Directions for this task
The line with "Kanzenshuu - Terms of use" marks the first line to copy, and the line with "lecture comments, basic" marks the last. Transcribe that stretch of the data below exactly, without pictures.
= Beginning of Section =
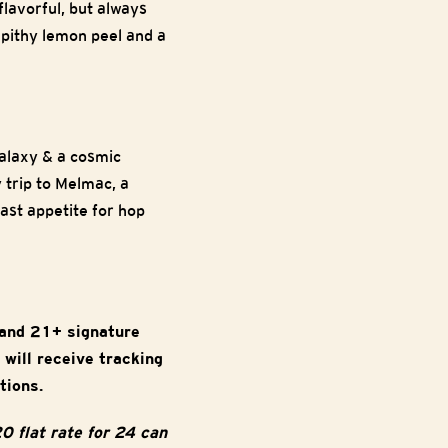
flavorful, but always
 pithy lemon peel and a
Galaxy & a cosmic
 trip to Melmac, a
ast appetite for hop
 and 21+ signature
 will receive tracking
tions.
0 flat rate for 24 can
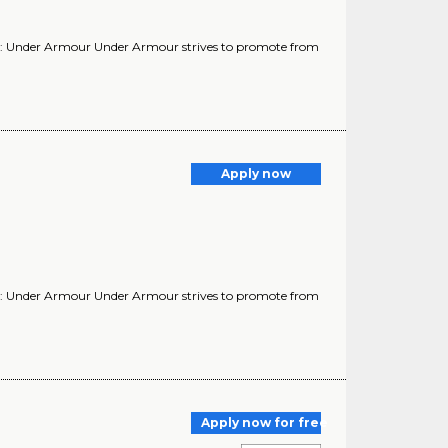
y: Under Armour Under Armour strives to promote from
Apply now
y: Under Armour Under Armour strives to promote from
Apply now for free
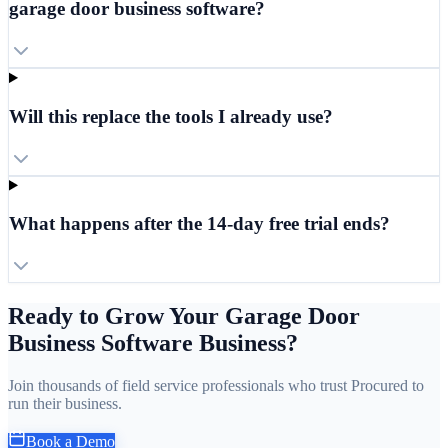
garage door business software?
Will this replace the tools I already use?
What happens after the 14-day free trial ends?
Ready to Grow Your Garage Door
Business Software Business?
Join thousands of field service professionals who trust Procured to
run their business.
Book a Demo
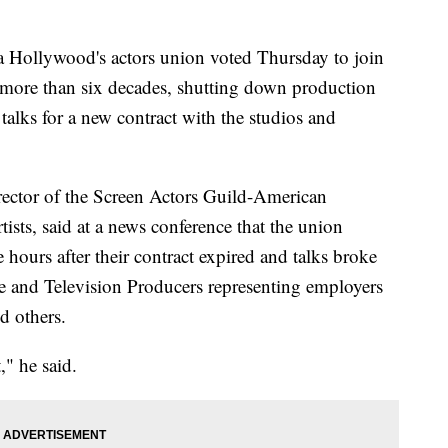
llywood's actors union voted Thursday to join
 in more than six decades, shutting down production
 talks for a new contract with the studios and
rector of the Screen Actors Guild-American
ists, said at a news conference that the union
 hours after their contract expired and talks broke
re and Television Producers representing employers
d others.
," he said.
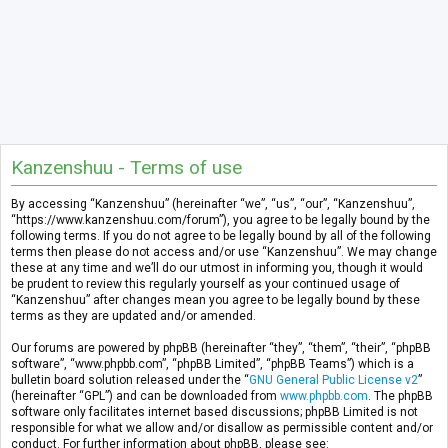
Kanzenshuu - Terms of use
By accessing “Kanzenshuu” (hereinafter “we”, “us”, “our”, “Kanzenshuu”,
“https://www.kanzenshuu.com/forum”), you agree to be legally bound by the
following terms. If you do not agree to be legally bound by all of the following
terms then please do not access and/or use “Kanzenshuu”. We may change
these at any time and we’ll do our utmost in informing you, though it would
be prudent to review this regularly yourself as your continued usage of
“Kanzenshuu” after changes mean you agree to be legally bound by these
terms as they are updated and/or amended.
Our forums are powered by phpBB (hereinafter “they”, “them”, “their”, “phpBB
software”, “www.phpbb.com”, “phpBB Limited”, “phpBB Teams”) which is a
bulletin board solution released under the “
GNU General Public License v2
”
(hereinafter “GPL”) and can be downloaded from
www.phpbb.com
. The phpBB
software only facilitates internet based discussions; phpBB Limited is not
responsible for what we allow and/or disallow as permissible content and/or
conduct. For further information about phpBB, please see:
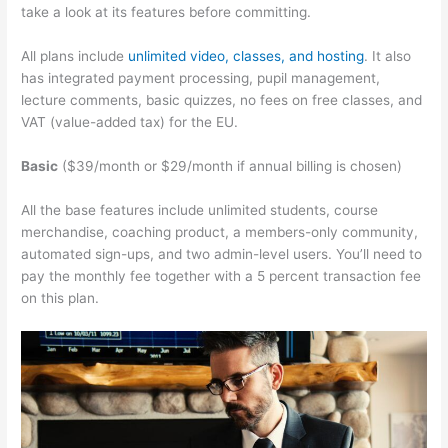
take a look at its features before committing.
All plans include
unlimited video, classes, and hosting
. It also
has integrated payment processing, pupil management,
lecture comments, basic quizzes, no fees on free classes, and
VAT (value-added tax) for the EU.
Basic
($39/month or $29/month if annual billing is chosen)
All the base features include unlimited students, course
merchandise, coaching product, a members-only community,
automated sign-ups, and two admin-level users. You’ll need to
pay the monthly fee together with a 5 percent transaction fee
on this plan.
= End of Section =
Exercise output
Kanzenshuu - Terms of use
By accessing “Kanzenshuu” (hereinafter “we”, “us”, “our”, “Kanzenshuu”,
“https://www.kanzenshuu.com/forum”), you agree to be legally bound by the
following terms. If you do not agree to be legally bound by all of the following
terms then please do not access and/or use “Kanzenshuu”. We may change
these at any time and we’ll do our utmost in informing you, though it would
be prudent to review this regularly yourself as your continued usage of
“Kanzenshuu” after changes mean you agree to be legally bound by these
terms as they are updated and/or amended.
Our forums are powered by phpBB (hereinafter “they”, “them”, “their”, “phpBB
software”, “www.phpbb.com”, “phpBB Limited”, “phpBB Teams”) which is a
bulletin board solution released under the “
GNU General Public License v2
”
(hereinafter “GPL”) and can be downloaded from
www.phpbb.com
. The phpBB
software only facilitates internet based discussions; phpBB Limited is not
responsible for what we allow and/or disallow as permissible content and/or
conduct. For further information about phpBB, please see:
take a look at its features before committing.
All plans include
unlimited video, classes, and hosting
. It also
has integrated payment processing, pupil management,
lecture comments, basic quizzes, no fees on free classes, and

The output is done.